I want to sit down, but I know that getting back up will be ten times harder than remaining standing. “I think I’m hallucinating.”
“You mean… right now?” He swings his gaze around as if he can take in the same sights and sounds.
“No, not at the moment. But a minute ago. When I heard that noise. It almost felt like I left my body. Like I went somewhere else.”
“Wild,” Benji says appreciatively.
That’s one word for it. “I know where the rest of my team is. But if I can see them, I think the machines can too.” I grip my EMP-G and head for the exit. “Come on. They’re not far from here, but we have to hurry—”
Benji tries to head me off again. “We still don’t know if it’s safe.”
I almost laugh. Glass crunches and cracks beneath my feet on my way to the door. “We’re in a city literally under siege, and about an hour ago I jumped out of a plane. If I let fear rule me, I’d never do anything.” I check to see if the street is clear, leaning out just enough to expose my head. “It looks clear.”
Except no sooner have I spoken when more rockets light up the sky. Their trajectory is the same as before, except this time not all of them make it into low-earth orbit. They come apart—whether under fire or from a malfunction it isn’t clear from here—but each failure happens around the same height. I watch as pieces of bright hot metal streak back toward the earth, glowing tails rapidly cooling until the only visible trace of action left are fading rings of smoke.

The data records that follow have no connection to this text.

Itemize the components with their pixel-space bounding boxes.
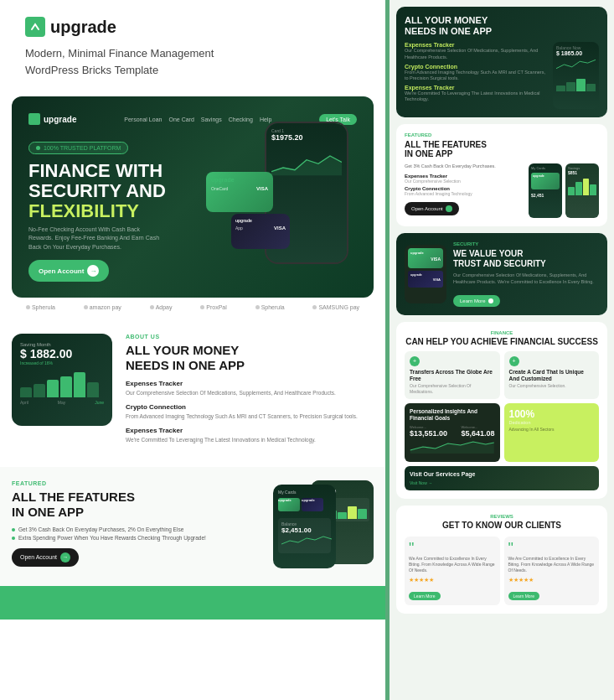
about-feature-2: Crypto Connection From Advanced Imaging … <box>126 403 374 420</box>
feat-phone-1: My Cards upgrade upgrade Balance <box>273 485 336 568</box>
rp-hero-title: ALL YOUR MONEY NEEDS IN ONE APP <box>405 15 599 37</box>
left-panel: upgrade Modern, Minimal Finance Manageme… <box>0 0 385 700</box>
svg-marker-0 <box>271 156 342 175</box>
brand-name: upgrade <box>50 18 116 37</box>
page-wrapper: upgrade Modern, Minimal Finance Manageme… <box>0 0 614 700</box>
rp-quote-icon-2: " <box>508 541 596 556</box>
hero-section: upgrade Personal Loan One Card Savings C… <box>12 96 374 298</box>
rp-success-plus-icon-2: + <box>509 356 519 366</box>
card-dark: upgrade App VISA <box>231 214 290 249</box>
rp-success-item-transfers: + Transfers Across The Globe Are Free Ou… <box>405 351 500 400</box>
rp-mini-line-chart <box>556 56 596 73</box>
rp-security-btn-dot-icon <box>488 298 493 303</box>
footer-area <box>0 586 385 620</box>
rp-hero-feature-3: Expenses Tracker We're Committed To Leve… <box>405 85 546 102</box>
open-account-arrow-icon: → <box>60 552 70 563</box>
tagline: Modern, Minimal Finance Management WordP… <box>25 45 360 78</box>
features-bullet-list: Get 3% Cash Back On Everyday Purchases, … <box>12 526 261 541</box>
rp-features-section: FEATURED ALL THE FEATURES IN ONE APP Get… <box>396 124 607 226</box>
insights-chart <box>410 438 495 454</box>
rp-success-grid: + Transfers Across The Globe Are Free Ou… <box>405 351 599 491</box>
partner-adpay: Adpay <box>150 304 173 310</box>
rp-hero-section: ALL YOUR MONEY NEEDS IN ONE APP Expenses… <box>396 7 607 117</box>
hero-phone-area: Card 1 $1975.20 upgrade OneCard VISA <box>206 122 365 289</box>
mini-line-chart <box>281 534 332 547</box>
hero-nav-logo-icon <box>28 113 40 125</box>
about-feature-1: Expenses Tracker Our Comprehensive Selec… <box>126 380 374 397</box>
rp-hero-feature-2: Crypto Connection From Advanced Imaging … <box>405 64 546 81</box>
logo-icon <box>25 17 45 37</box>
features-title: ALL THE FEATURES IN ONE APP <box>12 490 261 520</box>
rp-success-item-visit: Visit Our Services Page Visit Now → <box>405 466 599 490</box>
rp-feat-item-2: Crypto Connection From Advanced Imaging … <box>405 186 524 196</box>
header-area: upgrade Modern, Minimal Finance Manageme… <box>0 0 385 96</box>
rp-features-title: ALL THE FEATURES IN ONE APP <box>405 140 599 158</box>
rp-hero-text: Expenses Tracker Our Comprehensive Selec… <box>405 42 546 109</box>
rp-success-item-card: + Create A Card That Is Unique And Custo… <box>504 351 600 400</box>
rp-security-phone: upgrade VISA upgrade VISA <box>405 245 446 303</box>
rp-features-grid: Get 3% Cash Back On Everyday Purchases. … <box>405 163 599 218</box>
rp-feat-left: Get 3% Cash Back On Everyday Purchases. … <box>405 163 524 218</box>
rp-hero-feature-1: Expenses Tracker Our Comprehensive Selec… <box>405 42 546 60</box>
bullet-item-2: Extra Spending Power When You Have Rewar… <box>12 535 261 541</box>
right-panel: ALL YOUR MONEY NEEDS IN ONE APP Expenses… <box>390 0 614 700</box>
rp-client-card-1: " We Are Committed to Excellence In Ever… <box>405 537 500 605</box>
rp-hero-content: Expenses Tracker Our Comprehensive Selec… <box>405 42 599 109</box>
rp-clients-section: REVIEWS GET TO KNOW OUR CLIENTS " We Are… <box>396 506 607 614</box>
about-feature-3: Expenses Tracker We're Committed To Leve… <box>126 427 374 443</box>
card-green: upgrade OneCard VISA <box>206 172 273 212</box>
logo: upgrade <box>25 17 360 37</box>
rp-success-section: FINANCE CAN HELP YOU ACHIEVE FINANCIAL S… <box>396 322 607 500</box>
rp-security-card: upgrade VISA <box>408 248 443 268</box>
rp-client-learn-btn-1[interactable]: Learn More <box>409 592 441 600</box>
partner-proxpal: ProxPal <box>200 304 227 310</box>
rp-success-item-insights: Personalized Insights And Financial Goal… <box>405 403 500 462</box>
section-about: Saving Month $ 1882.00 Increased of 16% … <box>0 317 385 467</box>
partner-samsung: SAMSUNG pay <box>312 304 359 310</box>
open-account-button[interactable]: Open Account → <box>12 548 79 567</box>
hero-badge: 100% TRUSTED PLATFORM <box>28 142 128 154</box>
rp-hero-phone: Balance Now $ 1865.00 <box>553 42 599 109</box>
section-features: FEATURED ALL THE FEATURES IN ONE APP Get… <box>0 467 385 586</box>
rp-client-card-2: " We Are Committed to Excellence In Ever… <box>504 537 600 605</box>
rp-clients-grid: " We Are Committed to Excellence In Ever… <box>405 537 599 605</box>
bullet-item-1: Get 3% Cash Back On Everyday Purchases, … <box>12 526 261 532</box>
rp-success-plus-icon-1: + <box>410 356 420 366</box>
rp-security-text: SECURITY WE VALUE YOUR TRUST AND SECURIT… <box>453 241 599 306</box>
partner-spherula-1: Spherula <box>26 304 55 310</box>
rp-security-inner: upgrade VISA upgrade VISA SECURITY WE VA… <box>405 241 599 306</box>
features-phones: My Cards upgrade upgrade Balance <box>273 480 374 573</box>
rp-phone-tiny-1: My Cards upgrade $2,451 <box>529 163 562 218</box>
rp-phone-tiny-2: Savings $851 <box>565 163 599 218</box>
rp-client-learn-btn-2[interactable]: Learn More <box>508 592 540 600</box>
features-content: FEATURED ALL THE FEATURES IN ONE APP Get… <box>12 480 374 573</box>
hero-desc: No-Fee Checking Account With Cash Back R… <box>28 226 163 252</box>
hero-cta-button[interactable]: Open Account → <box>28 260 109 282</box>
rp-security-section: upgrade VISA upgrade VISA SECURITY WE VA… <box>396 233 607 314</box>
hero-badge-dot <box>36 146 40 150</box>
hero-btn-arrow-icon: → <box>87 265 99 277</box>
about-content: ABOUT US ALL YOUR MONEY NEEDS IN ONE APP… <box>126 334 374 450</box>
phone-chart <box>271 145 342 179</box>
about-graphic: Saving Month $ 1882.00 Increased of 16% … <box>12 334 112 426</box>
rp-security-title: WE VALUE YOUR TRUST AND SECURITY <box>453 249 599 269</box>
about-bar-chart <box>20 372 104 397</box>
partners-bar: Spherula amazon pay Adpay ProxPal Spheru… <box>0 298 385 317</box>
partner-amazon: amazon pay <box>84 304 121 310</box>
rp-security-cta-button[interactable]: Learn More <box>453 295 500 307</box>
rp-phones-small: My Cards upgrade $2,451 Savings $851 <box>529 163 599 218</box>
rp-success-item-dedication: 100% Dedication Advancing In All Sectors <box>504 403 600 462</box>
partner-spherula-2: Spherula <box>255 304 285 310</box>
rp-feat-item-1: Expenses Tracker Our Comprehensive Selec… <box>405 174 524 184</box>
rp-open-account-button[interactable]: Open Account <box>405 202 459 215</box>
hero-nav-logo: upgrade <box>28 113 76 125</box>
features-text: FEATURED ALL THE FEATURES IN ONE APP Get… <box>12 480 261 567</box>
rp-quote-icon-1: " <box>409 541 496 556</box>
rp-open-btn-dot-icon <box>446 205 452 212</box>
about-title: ALL YOUR MONEY NEEDS IN ONE APP <box>126 343 374 373</box>
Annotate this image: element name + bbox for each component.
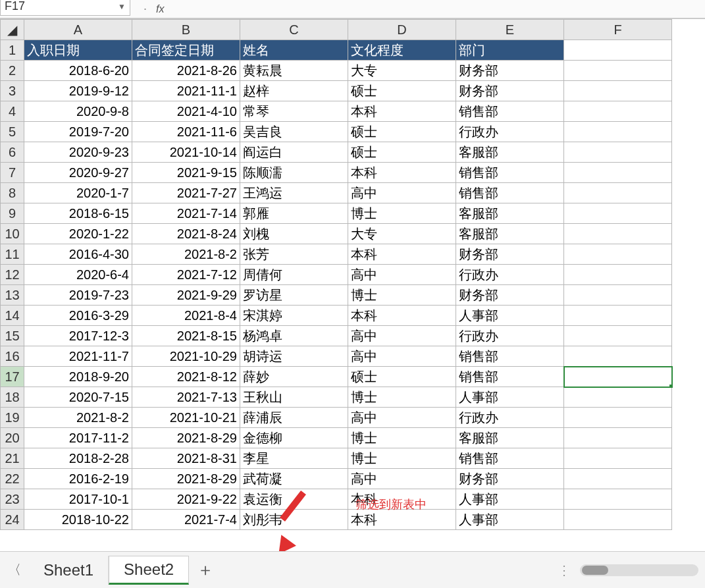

I massage my temples. My head is killing me. So much is happening right now, I’d already forgotten about the rockets. It sounds insane, but on my list of priorities they barely rank. They are a problem for future Rhona, so long as present Rhona doesn’t get herself killed.
My movement feels sluggish as I exit the laundromat, as though everything—the world, the war—is accelerating past me. In this race against the New Soviets and the machines, I’m falling behind. I can feel it.
But I can’t quit, either. I’ve come too far to simply turn around. I’m steeped in the blood of bad decisions, even while hoping my next choice will be the one that pulls me out of the mire.
“Know anything about that?” I ask Benji, pointing to the sky.
“What, the satellites?” Benji replies offhandedly, like it’s common knowledge. “They’ve been launching new ones all month. At least on the days when the weather’s good, which… I mean, it’s Portland, so… Not as often as they’d like. Can we go back to the part where you were hallucinating? I’m really interested to hear more about that.”
“Satellites?” I say, circling back.
“To replace the old ones. Probably.”
“You don’t know for sure?”
Benji shrugs. “What else would they be for?”